Friday, May 15, 2009

Profit and loss

To say selling in a recession is hard should elicit eye rolling and something sounding like "duh."

It seems organizations have taken one of two strategies to manage their revenue during the current economic downturn, an aggressive new business development campaign or a conservative "retention" strategy. The former works best for relatively new market entrants, but is unsustainable long term because the reduction in service or value is not enough to maintain clients won over on price. The former sort of works for established market participants; however, while an organization pursuing a "retention" strategy may keep current clients, they won't retain the same level of revenue.

Consider this example. A client who is currently worth $100 per year to your organization says they need to cut costs and may be considering the competition. At best, you can hope to keep that client at $80 per year, but reality is that client will probably be worth between $50-60. Already you are in a $40-50 hole from last year with one client no matter which direction you go.

I feel there are three simple things "retention" organizations can do to actually maintain or grow their revenue in a downturn.

1) Increase service for the same value - keep your client at $100, but offer $150 in services; ideally this is done proactively so your client doesn't have time to start casting about for different services, but may be a defensive move to counter a competitive attack. At first blush, this approach would appear to work best in high margin industries; however, the extra $50 in service could come from faster delivery time, increased maintenance or preferential access to new products.

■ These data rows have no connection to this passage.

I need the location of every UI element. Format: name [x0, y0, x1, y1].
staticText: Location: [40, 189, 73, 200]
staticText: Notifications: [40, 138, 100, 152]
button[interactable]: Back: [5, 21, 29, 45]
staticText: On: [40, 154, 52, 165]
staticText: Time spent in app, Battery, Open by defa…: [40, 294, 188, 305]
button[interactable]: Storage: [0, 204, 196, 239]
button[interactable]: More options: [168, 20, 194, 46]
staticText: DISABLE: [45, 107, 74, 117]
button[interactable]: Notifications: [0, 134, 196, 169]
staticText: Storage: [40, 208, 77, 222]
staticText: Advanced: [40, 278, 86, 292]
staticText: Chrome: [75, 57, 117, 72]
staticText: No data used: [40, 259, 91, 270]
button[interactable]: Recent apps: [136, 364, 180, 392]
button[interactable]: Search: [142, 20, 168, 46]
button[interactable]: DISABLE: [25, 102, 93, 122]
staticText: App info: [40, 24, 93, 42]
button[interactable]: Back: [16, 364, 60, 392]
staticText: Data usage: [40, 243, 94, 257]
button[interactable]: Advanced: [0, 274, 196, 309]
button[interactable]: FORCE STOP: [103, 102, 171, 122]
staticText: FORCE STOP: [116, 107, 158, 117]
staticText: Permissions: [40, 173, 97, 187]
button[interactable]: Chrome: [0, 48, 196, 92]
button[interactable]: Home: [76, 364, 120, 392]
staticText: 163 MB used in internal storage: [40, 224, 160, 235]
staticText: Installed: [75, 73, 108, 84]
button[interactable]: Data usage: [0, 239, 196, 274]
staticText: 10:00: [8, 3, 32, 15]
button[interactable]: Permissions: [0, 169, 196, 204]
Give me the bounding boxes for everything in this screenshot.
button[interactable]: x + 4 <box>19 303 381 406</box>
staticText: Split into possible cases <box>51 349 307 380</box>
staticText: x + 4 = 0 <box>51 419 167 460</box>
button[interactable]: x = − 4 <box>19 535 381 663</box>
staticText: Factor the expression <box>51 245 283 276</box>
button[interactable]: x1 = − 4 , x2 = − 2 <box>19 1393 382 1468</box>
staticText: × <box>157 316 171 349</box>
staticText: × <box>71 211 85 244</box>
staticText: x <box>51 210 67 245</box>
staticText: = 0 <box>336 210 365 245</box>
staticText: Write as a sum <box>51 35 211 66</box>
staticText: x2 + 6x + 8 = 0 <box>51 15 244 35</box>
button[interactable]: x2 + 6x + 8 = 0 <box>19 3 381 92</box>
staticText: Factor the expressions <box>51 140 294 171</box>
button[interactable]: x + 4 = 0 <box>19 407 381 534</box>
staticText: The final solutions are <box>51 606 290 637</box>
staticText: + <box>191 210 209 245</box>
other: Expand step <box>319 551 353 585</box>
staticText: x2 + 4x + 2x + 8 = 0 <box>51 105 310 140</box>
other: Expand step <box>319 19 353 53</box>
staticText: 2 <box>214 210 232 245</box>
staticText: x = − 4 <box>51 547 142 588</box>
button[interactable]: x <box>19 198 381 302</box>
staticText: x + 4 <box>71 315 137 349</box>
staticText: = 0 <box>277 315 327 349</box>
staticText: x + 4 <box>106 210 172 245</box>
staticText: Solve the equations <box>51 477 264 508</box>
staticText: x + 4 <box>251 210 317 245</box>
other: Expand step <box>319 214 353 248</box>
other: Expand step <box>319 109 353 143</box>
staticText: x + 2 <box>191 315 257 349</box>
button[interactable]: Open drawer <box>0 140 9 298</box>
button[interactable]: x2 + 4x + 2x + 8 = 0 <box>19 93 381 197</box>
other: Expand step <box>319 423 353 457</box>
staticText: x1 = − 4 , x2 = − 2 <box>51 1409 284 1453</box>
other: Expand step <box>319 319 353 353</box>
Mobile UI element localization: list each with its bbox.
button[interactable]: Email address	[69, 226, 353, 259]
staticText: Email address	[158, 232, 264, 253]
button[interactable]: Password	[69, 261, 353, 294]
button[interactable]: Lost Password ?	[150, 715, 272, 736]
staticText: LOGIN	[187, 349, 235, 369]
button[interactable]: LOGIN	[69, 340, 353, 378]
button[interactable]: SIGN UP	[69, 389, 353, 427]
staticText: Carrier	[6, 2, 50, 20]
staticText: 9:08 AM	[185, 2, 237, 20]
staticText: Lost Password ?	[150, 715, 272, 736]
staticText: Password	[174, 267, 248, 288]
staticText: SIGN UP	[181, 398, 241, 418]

2) Focus on the bottom 20% of your client base - when was the last time you spoke with the client bring in $5 per year? How many of your products do they buy? Do they even know you offer other products? That $5 per year client could turn into a $20 or $25 per year client with minimal effort on the part of your sales team.

3) Organic new business development - at the start of our example, your $100 per year client is now a $50-60 per year client, leaving a $40-50 hole to fill. You might be able to fill in some of that hole by following strategy #2; however, the only way to get back to net zero or positive revenue growth is to seek out organizations that aren't doing business with your organization. Yes, your competitors clients are the easiest place to start (how happy is their bottom 20%?); however, a quick rethink of how you position your services should open up at least one new target market for you to pursue.

"Blue ocean strategy" is on the way to being a business cliche, but the reason phrases become cliches is there was some truth to them once. Being the first to reposition your products into new a market forces your competitor to act defensively, allowing you to take your competitors' clients who are being ignored in your original market and make further plans for new business growth.

How is your organization attempting to maintain or grow in this economy?